In May, the Consumer Financial Protection Bureau (CFPB) announced they wanted feedback on their plan to curb forced arbitration clauses.
Public Citizen members sent a remarkable 27,890 comments to the CFPB. Once they are added in, our members alone will have tripled the total amount of comments (based on the numbers reported by CFPB’s website around Monday’s closing deadline).
For such a previously under-the-radar issue, this is a huge accomplishment.
Forced arbitration is the latest trick corporations are using to avoid accountability and keep consumer complaints out of public courts. Public Citizen calls them rip-off clauses, because the fine print has crept into contracts everywhere, from Amazon to Chase to Pokémon Go. Consumers are unknowingly signing away their rights to take future complaints to court. Instead, they’re decided by private companies or individuals chosen by the corporation in a kangaroo-court called an arbitration proceeding.
The problem doesn’t end there. Often these rip-off clauses also prevent consumers from joining together in a class action lawsuit. This is critical, because it often doesn’t make sense for consumers to fight companies alone when potential damages are small. Take for example James Pendergast, who was charged $20 by Sprint for “roaming” while he was in his house.
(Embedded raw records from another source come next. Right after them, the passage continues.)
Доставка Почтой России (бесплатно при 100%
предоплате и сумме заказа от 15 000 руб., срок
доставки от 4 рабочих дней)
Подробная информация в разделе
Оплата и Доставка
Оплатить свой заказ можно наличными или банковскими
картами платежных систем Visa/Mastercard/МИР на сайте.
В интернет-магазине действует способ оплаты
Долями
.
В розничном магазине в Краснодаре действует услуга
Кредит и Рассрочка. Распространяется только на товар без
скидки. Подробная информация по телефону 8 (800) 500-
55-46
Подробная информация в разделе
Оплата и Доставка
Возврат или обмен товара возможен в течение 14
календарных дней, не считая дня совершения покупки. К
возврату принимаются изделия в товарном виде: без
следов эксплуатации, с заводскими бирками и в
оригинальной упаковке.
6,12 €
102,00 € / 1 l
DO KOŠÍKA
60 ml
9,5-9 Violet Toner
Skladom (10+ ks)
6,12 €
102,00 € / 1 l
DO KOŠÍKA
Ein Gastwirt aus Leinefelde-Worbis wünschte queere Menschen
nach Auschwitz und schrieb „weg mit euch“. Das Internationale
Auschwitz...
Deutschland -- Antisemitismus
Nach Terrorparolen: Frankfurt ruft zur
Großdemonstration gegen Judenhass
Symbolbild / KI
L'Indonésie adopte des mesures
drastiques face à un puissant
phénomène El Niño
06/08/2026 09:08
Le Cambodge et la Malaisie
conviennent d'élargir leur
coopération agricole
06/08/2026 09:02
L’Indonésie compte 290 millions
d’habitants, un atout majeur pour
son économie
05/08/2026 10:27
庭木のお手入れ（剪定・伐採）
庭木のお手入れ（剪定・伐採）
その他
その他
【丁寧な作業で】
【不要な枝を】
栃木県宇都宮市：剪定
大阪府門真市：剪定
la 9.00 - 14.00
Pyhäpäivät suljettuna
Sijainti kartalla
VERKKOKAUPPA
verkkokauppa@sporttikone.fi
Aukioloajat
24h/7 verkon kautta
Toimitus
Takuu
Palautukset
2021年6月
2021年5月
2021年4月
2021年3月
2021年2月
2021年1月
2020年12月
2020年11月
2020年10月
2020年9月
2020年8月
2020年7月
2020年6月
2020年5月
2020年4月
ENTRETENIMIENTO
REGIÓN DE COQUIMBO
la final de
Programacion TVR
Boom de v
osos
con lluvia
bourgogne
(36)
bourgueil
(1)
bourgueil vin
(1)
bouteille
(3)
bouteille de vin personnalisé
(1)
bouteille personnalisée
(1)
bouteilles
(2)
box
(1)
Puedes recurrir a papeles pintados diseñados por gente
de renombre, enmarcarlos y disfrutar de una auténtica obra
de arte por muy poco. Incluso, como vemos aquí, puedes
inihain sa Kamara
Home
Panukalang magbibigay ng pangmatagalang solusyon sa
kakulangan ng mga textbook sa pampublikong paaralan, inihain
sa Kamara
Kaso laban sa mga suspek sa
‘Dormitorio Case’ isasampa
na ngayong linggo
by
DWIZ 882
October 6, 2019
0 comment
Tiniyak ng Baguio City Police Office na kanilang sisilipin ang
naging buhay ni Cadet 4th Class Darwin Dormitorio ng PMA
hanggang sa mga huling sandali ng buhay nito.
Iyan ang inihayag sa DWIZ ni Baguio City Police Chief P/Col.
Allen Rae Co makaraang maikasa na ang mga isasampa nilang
A lawyer told him the case would take six figures to take to trial and there was the possibility he would be on the hook for Sprint’s legal bills. Almost no one would take on such a small dollar case by themselves; which is why class action suits are an important tool for consumers to band together to level the playing field.
We applaud the steps being taken by CFPB Director Richard Cordray and his staff (urged on by our members’ call to action) to ban forced arbitration language from financial services consumer contracts.